Fusi nuklir mungkin baru akan terjadi sepuluh tahun lagi, namun terobosan teknologi yang bertujuan membawa kita ke sana sudah ada—termasuk teknik pencitraan yang dengan jelas menunjukkan mengapa fusi dikatakan memanfaatkan energi bintang-bintang.
Rilis terbaru dari startup yang berbasis di Inggris, Tokamak Energy, menyajikan gambar reaksi fusi berwarna yang belum pernah terjadi sebelumnya, ditangkap menggunakan kamera warna berkecepatan tinggi dengan kecepatan 16.000 frame per detik. Rekaman yang memukau ini memanjakan mata, tetapi warna yang berbeda masing-masing mewakili informasi berharga bagi peneliti fusi yang menyelidiki kemanjuran reaktor.

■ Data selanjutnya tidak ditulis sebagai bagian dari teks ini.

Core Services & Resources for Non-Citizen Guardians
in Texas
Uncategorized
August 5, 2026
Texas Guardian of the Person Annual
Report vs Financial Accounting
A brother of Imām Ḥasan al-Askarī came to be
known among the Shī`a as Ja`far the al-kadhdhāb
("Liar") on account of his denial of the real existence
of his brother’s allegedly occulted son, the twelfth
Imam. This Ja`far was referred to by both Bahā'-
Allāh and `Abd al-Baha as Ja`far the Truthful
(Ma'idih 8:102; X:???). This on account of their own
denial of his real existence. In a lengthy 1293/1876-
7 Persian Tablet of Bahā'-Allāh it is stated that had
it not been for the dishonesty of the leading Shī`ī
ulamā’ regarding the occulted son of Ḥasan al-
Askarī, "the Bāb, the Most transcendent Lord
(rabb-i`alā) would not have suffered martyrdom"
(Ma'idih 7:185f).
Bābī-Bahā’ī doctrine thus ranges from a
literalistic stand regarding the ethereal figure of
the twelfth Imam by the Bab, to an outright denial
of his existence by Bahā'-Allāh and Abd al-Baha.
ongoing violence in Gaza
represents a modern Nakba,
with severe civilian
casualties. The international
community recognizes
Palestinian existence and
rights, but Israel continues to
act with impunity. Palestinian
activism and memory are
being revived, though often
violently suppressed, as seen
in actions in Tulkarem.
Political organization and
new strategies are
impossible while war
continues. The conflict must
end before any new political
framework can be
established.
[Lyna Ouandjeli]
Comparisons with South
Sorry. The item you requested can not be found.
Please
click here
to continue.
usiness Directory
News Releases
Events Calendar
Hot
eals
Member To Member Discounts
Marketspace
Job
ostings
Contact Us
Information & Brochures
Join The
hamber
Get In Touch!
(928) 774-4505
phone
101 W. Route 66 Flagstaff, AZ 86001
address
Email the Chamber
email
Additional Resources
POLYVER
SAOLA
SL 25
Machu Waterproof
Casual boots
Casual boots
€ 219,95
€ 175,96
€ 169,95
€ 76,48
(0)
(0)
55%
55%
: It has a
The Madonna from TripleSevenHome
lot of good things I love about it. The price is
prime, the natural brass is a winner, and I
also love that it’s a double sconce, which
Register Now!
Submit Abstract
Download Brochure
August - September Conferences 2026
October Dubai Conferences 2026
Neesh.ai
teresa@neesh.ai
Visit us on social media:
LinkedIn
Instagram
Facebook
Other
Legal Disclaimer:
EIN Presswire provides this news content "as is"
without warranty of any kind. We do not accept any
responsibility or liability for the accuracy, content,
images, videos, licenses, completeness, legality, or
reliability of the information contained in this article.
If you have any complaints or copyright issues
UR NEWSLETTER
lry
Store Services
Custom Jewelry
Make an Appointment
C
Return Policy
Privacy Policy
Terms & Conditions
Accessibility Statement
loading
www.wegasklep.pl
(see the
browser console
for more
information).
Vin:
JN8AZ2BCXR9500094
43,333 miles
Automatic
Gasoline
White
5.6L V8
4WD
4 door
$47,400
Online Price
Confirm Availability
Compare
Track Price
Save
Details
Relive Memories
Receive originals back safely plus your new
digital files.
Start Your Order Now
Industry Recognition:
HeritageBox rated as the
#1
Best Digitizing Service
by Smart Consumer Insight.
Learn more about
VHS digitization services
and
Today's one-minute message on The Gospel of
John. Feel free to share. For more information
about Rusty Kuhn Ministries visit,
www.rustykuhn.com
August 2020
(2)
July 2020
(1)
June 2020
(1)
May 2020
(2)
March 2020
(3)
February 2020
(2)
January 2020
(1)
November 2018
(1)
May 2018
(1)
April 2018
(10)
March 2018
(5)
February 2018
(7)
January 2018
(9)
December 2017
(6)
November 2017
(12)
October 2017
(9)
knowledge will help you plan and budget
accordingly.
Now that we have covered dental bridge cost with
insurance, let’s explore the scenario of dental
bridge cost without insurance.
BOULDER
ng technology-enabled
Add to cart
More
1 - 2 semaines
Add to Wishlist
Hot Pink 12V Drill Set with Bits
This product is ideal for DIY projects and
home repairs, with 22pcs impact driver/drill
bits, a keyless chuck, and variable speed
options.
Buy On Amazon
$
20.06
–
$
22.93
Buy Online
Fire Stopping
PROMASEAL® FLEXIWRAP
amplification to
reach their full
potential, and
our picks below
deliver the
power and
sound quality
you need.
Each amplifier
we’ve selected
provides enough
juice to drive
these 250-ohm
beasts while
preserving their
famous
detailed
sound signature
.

Plasma lebih baik warnanya! Tonton salah satu yang terbaru dari kami #plasma pulsa di tokamak ST40 kami, difilmkan menggunakan kamera warna berkecepatan tinggi kami yang baru dengan kecepatan 16.000 frame per detik yang luar biasa.
Setiap denyut berlangsung sekitar seperlima detik. Apa yang Anda lihat sebagian besar adalah cahaya tampak dari… pic.twitter.com/jWKmcl0tEx
— Energi Tokamak (@TokamakEnergy) 15 Oktober 2025
Misalnya, cahaya merah muda cerah melambangkan tepi plasma hidrogen. Garis-garis hijau tersebut berasal dari ion litium yang menelusuri jalur plasma di sekitar tokamak, instrumen berbentuk donat yang membatasi plasma panas untuk reaksi fusi. Inti plasma “terlalu panas untuk memancarkan cahaya tampak,” jelas perusahaan tersebut, namun sinyal warna lainnya memberikan informasi berharga tentang bagaimana berbagai bahan fusi berinteraksi satu sama lain.
Menguraikan warna fusi
Sederhananya, fusi nuklir menggabungkan dua atom ringan—paling sering deuterium dan tritium, dua isotop hidrogen—untuk menghasilkan energi dalam jumlah besar. Berbeda dengan fisi yang memecah atom-atom berat, fusi tidak meninggalkan limbah radioaktif yang berbahaya.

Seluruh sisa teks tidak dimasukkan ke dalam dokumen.